» **WHAT YOU HAVE TO DO**: Find the word "picker" in the material below and gather every line that contains it.

» **SUPPLIED ENTRIES**:

-------------------------

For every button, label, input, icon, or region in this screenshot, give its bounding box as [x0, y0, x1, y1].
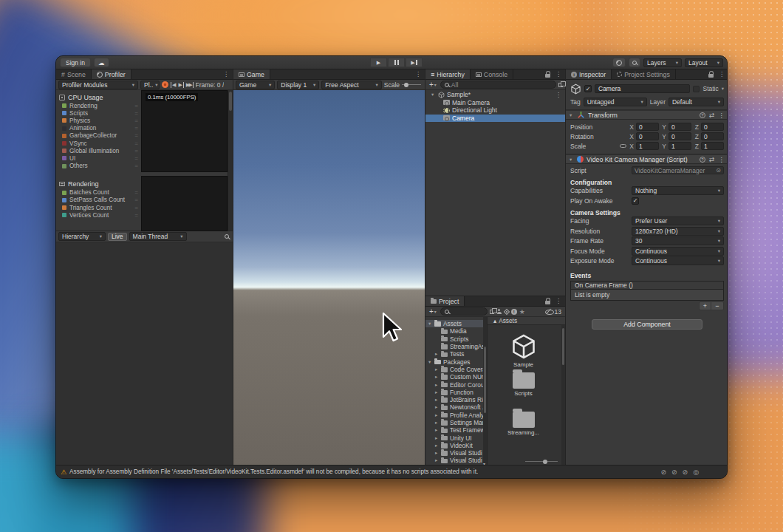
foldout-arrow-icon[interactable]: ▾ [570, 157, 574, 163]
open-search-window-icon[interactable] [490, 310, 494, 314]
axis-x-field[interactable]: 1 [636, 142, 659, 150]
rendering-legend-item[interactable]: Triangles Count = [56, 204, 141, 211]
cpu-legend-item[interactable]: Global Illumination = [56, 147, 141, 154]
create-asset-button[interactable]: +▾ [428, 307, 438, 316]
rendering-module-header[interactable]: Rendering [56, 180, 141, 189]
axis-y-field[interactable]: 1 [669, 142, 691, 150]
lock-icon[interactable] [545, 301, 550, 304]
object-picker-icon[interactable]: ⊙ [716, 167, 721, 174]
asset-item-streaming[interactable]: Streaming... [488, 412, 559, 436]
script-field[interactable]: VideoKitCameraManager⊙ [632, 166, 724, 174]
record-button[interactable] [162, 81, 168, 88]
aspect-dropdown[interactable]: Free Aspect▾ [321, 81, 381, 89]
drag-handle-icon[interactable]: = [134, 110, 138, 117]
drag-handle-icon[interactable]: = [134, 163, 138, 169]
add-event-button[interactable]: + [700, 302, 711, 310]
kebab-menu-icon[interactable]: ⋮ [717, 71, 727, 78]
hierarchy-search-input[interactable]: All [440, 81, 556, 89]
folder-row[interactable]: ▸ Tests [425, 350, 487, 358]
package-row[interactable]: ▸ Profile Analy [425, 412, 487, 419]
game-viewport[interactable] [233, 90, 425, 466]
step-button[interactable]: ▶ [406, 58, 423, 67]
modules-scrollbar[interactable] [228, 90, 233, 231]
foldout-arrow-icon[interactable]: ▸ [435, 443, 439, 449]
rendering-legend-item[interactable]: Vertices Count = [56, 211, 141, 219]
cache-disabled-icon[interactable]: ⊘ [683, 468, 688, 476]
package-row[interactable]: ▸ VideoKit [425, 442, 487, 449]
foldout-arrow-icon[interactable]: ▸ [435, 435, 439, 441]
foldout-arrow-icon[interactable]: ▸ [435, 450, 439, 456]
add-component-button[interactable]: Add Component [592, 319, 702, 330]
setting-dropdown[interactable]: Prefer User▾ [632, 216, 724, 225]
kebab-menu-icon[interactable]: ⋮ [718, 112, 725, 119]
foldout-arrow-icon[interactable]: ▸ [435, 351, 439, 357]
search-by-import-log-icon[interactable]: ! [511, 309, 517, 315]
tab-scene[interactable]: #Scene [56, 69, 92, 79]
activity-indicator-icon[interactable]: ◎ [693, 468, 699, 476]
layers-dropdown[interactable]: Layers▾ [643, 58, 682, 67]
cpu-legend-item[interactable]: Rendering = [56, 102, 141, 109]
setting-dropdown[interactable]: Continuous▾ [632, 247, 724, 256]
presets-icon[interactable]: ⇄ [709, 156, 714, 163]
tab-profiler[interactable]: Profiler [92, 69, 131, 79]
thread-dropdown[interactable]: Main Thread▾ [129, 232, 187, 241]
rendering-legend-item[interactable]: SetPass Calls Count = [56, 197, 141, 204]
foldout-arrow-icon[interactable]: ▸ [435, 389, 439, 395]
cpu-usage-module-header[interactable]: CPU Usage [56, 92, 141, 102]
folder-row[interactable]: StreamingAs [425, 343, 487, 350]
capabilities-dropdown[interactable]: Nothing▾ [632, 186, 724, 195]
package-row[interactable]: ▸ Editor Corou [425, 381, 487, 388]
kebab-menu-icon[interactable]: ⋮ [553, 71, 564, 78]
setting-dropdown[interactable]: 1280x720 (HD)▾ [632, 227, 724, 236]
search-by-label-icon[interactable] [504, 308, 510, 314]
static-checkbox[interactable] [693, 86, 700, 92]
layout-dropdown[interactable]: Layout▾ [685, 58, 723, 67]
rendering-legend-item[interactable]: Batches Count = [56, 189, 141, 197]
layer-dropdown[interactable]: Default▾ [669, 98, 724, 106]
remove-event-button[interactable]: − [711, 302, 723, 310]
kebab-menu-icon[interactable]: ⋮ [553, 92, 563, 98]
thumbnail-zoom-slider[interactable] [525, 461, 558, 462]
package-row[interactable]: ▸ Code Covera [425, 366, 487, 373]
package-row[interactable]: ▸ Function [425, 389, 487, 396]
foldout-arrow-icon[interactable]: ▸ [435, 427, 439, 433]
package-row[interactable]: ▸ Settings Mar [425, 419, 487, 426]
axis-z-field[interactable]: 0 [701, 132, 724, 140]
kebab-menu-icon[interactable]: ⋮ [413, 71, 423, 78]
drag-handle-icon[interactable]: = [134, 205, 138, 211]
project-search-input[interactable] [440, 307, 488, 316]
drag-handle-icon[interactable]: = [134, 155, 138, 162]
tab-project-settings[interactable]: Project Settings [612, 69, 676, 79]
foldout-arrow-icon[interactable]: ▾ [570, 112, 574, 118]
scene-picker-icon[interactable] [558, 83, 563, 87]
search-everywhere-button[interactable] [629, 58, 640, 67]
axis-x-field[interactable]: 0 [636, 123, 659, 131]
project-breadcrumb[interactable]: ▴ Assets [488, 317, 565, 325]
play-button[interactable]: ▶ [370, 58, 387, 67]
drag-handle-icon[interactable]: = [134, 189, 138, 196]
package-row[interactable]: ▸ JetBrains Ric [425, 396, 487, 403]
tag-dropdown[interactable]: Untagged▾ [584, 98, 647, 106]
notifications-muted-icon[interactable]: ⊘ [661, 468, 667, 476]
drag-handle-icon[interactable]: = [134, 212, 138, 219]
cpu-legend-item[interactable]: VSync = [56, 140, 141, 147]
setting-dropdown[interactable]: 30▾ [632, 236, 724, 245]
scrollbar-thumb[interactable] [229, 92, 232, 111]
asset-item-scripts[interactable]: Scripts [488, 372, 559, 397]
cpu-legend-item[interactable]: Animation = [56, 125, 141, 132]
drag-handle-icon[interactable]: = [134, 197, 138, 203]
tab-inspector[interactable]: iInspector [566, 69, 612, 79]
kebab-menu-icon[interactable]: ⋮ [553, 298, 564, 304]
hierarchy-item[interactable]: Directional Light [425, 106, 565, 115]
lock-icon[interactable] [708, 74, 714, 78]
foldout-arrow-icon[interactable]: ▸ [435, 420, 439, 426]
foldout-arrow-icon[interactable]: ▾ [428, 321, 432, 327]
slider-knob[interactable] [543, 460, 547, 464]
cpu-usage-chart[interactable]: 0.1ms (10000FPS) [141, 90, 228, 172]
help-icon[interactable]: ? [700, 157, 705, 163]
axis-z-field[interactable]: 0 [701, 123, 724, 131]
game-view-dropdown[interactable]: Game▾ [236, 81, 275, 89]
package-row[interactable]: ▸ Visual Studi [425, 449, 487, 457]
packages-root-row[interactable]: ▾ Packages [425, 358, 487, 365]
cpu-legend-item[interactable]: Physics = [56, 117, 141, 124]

-------------------------

» **EXPECTED OUTPUT**:
object-picker-icon[interactable]: ⊙ [716, 167, 721, 174]
scene-picker-icon[interactable] [558, 83, 563, 87]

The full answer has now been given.